▼

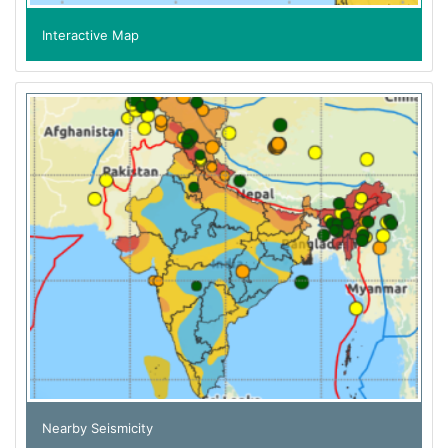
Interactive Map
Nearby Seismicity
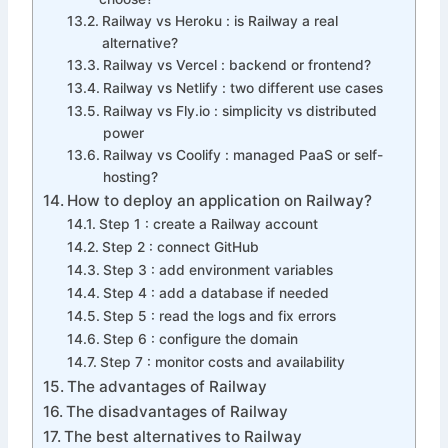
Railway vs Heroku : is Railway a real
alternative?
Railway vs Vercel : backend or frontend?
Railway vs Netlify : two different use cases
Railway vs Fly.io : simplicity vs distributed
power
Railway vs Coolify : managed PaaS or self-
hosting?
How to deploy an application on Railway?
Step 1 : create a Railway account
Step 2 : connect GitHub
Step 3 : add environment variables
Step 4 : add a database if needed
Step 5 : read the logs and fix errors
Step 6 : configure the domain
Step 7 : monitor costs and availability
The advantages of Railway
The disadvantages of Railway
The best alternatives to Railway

▲

*How to complete this task:*
With the pictures removed, write the listing out word for word.

*Task answer:*
Interactive Map
Nearby Seismicity
Railway vs Heroku : is Railway a real
alternative?
Railway vs Vercel : backend or frontend?
Railway vs Netlify : two different use cases
Railway vs Fly.io : simplicity vs distributed
power
Railway vs Coolify : managed PaaS or self-
hosting?
How to deploy an application on Railway?
Step 1 : create a Railway account
Step 2 : connect GitHub
Step 3 : add environment variables
Step 4 : add a database if needed
Step 5 : read the logs and fix errors
Step 6 : configure the domain
Step 7 : monitor costs and availability
The advantages of Railway
The disadvantages of Railway
The best alternatives to Railway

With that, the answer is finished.